__Assignment__:
Scan the entries below, and for each line that includes the word "информации", make a copy.

(Source material begins)

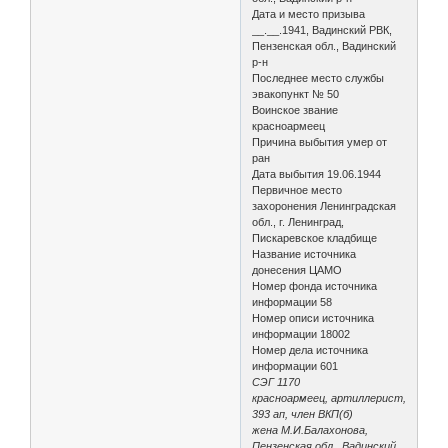
Дата и место призыва
__.__.1941, Вадинский РВК,
Пензенская обл., Вадинский
р-н
Последнее место службы
эвакопункт № 50
Воинское звание
красноармеец
Причина выбытия умер от
ран
Дата выбытия 19.06.1944
Первичное место
захоронения Ленинградская
обл., г. Ленинград,
Пискаревское кладбище
Название источника
донесения ЦАМО
Номер фонда источника
информации 58
Номер описи источника
информации 18002
Номер дела источника
информации 601
СЭГ 1170
красноармеец, артиллерист,
393 ап, член ВКП(б)
жена М.И.Балахонова,
Пензенская обл., Вадинский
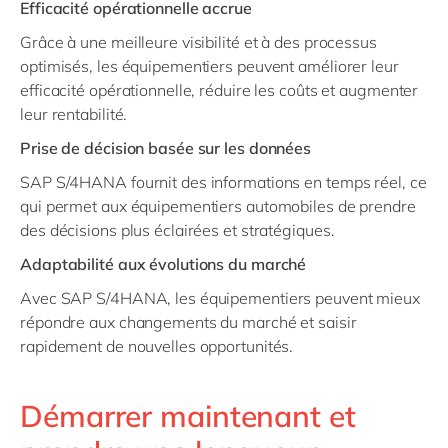
Efficacité opérationnelle accrue
Grâce à une meilleure visibilité et à des processus
optimisés, les équipementiers peuvent améliorer leur
efficacité opérationnelle, réduire les coûts et augmenter
leur rentabilité.
Prise de décision basée sur les données
SAP S/4HANA fournit des informations en temps réel, ce
qui permet aux équipementiers automobiles de prendre
des décisions plus éclairées et stratégiques.
Adaptabilité aux évolutions du marché
Avec SAP S/4HANA, les équipementiers peuvent mieux
répondre aux changements du marché et saisir
rapidement de nouvelles opportunités.
Démarrer maintenant et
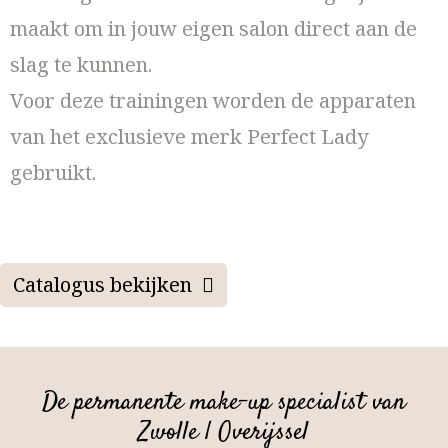
maakt om in jouw eigen salon direct aan de
slag te kunnen.
Voor deze trainingen worden de apparaten
van het exclusieve merk Perfect Lady
gebruikt.
Catalogus bekijken
De permanente make-up specialist van
Zwolle | Overijssel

(Source material ends)

__Answer box__:
информации 58
информации 18002
информации 601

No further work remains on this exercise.